RECORDS SHOWN START
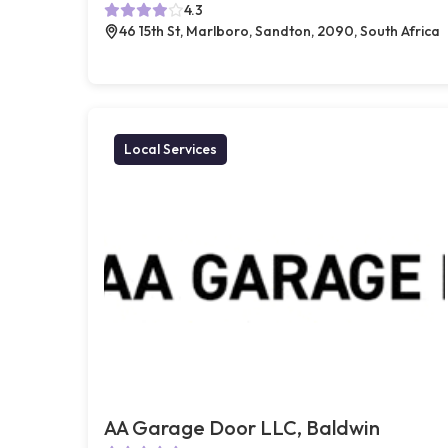
4.3
46 15th St, Marlboro, Sandton, 2090, South Africa
Local Services
AA Garage Door LLC, Baldwin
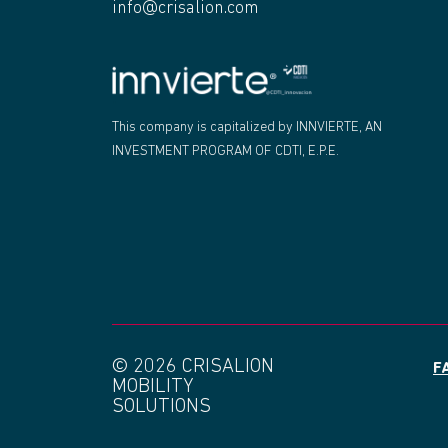
info@crisalion.com
"
This company is capitalized by INNVIERTE, AN
INVESTMENT PROGRAM OF CDTI, E.P.E.
© 2026 CRISALION
F
MOBILITY
SOLUTIONS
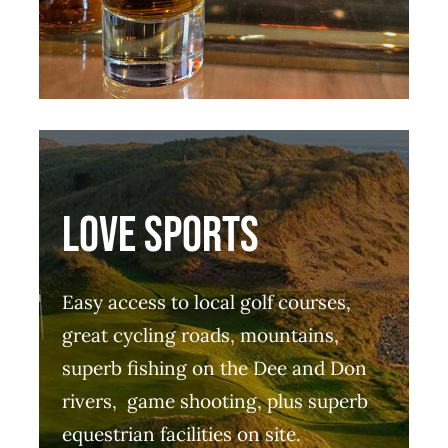
LOVE SPORTS
Easy access to local golf courses,
great cycling roads, mountains,
superb fishing on the Dee and Don
rivers, game shooting, plus superb
equestrian facilities on site.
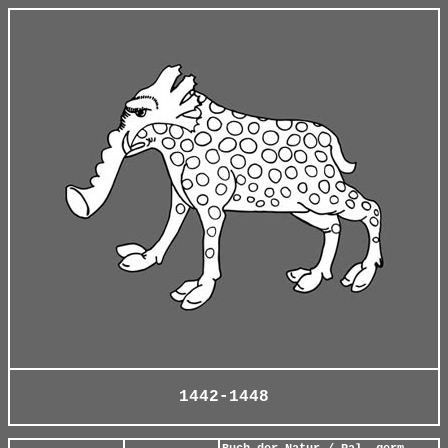
1442-1448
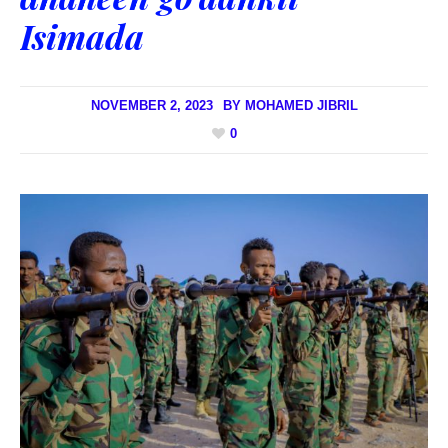
Isimada
NOVEMBER 2, 2023
BY
MOHAMED JIBRIL
0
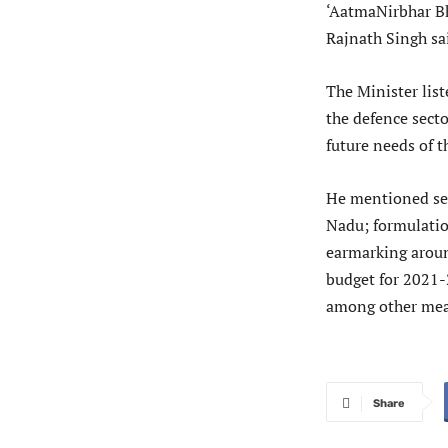
‘AatmaNirbhar Bh
Rajnath Singh sa
The Minister lis
the defence secto
future needs of 
He mentioned set
Nadu; formulatio
earmarking aroun
budget for 2021
among other mea
Share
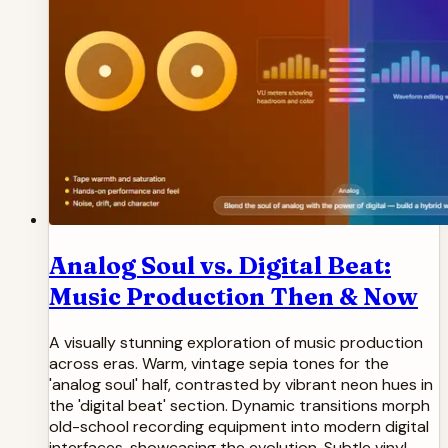
Analog Soul vs. Digital Beat:
Music Production Then & Now
A visually stunning exploration of music production
across eras. Warm, vintage sepia tones for the
'analog soul' half, contrasted by vibrant neon hues in
the 'digital beat' section. Dynamic transitions morph
old-school recording equipment into modern digital
interfaces, showcasing the evolution. Subtle vinyl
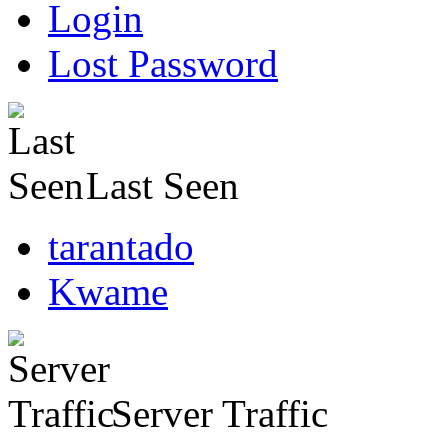
Login
Lost Password
Last Seen
tarantado
Kwame
Server Traffic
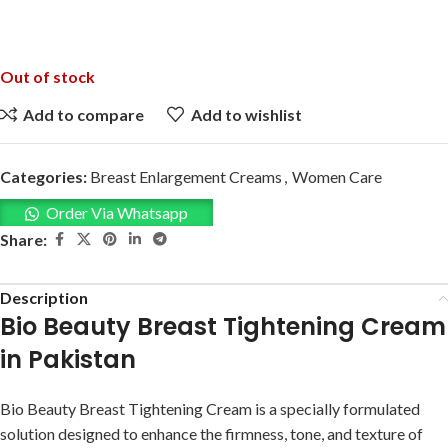
Out of stock
Add to compare
Add to wishlist
Categories:
Breast Enlargement Creams
,
Women Care
Order Via Whatsapp
Share:
Description
Bio Beauty Breast Tightening Cream
in Pakistan
Bio Beauty Breast Tightening Cream is a specially formulated
solution designed to enhance the firmness, tone, and texture of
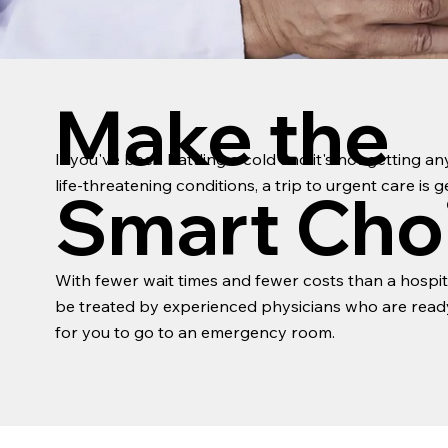
Make the
If you've been battling a cold and it's not getting a
life-threatening conditions, a trip to urgent care is
Smart Cho
With fewer wait times and fewer costs than a hospita
be treated by experienced physicians who are ready 
for you to go to an emergency room.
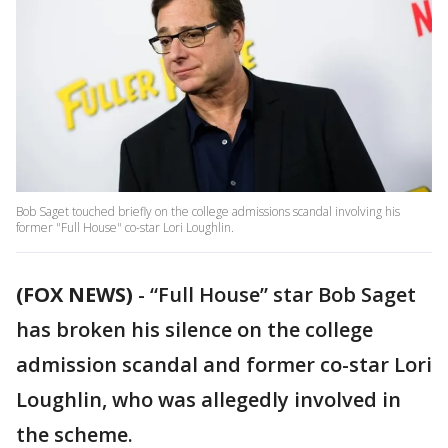
Bob Saget touched briefly on the college admissions scandal involving his
former "Full House" co-star Lori Loughlin.
(FOX NEWS)
-
“Full House” star Bob Saget
has broken his silence on the college
admission scandal and former co-star Lori
Loughlin, who was allegedly involved in
the scheme.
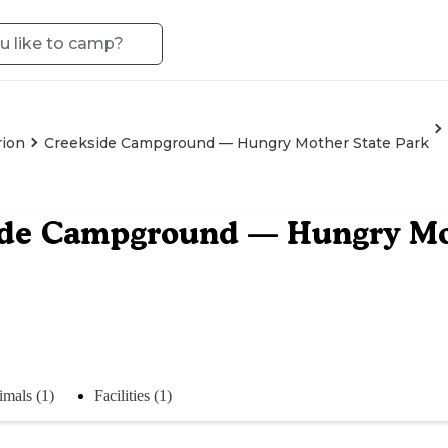
ion
Creekside Campground — Hungry Mother State Park
ide Campground — Hungry Mo
mals (1)
Facilities (1)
RECORDS SHOWN END
WHAT THE EXERCISE ASKS
Show every line of the material above in which "Loughlin" is present.

EXPECTED ANSWER
former "Full House" co-star Lori Loughlin.
Loughlin, who was allegedly involved in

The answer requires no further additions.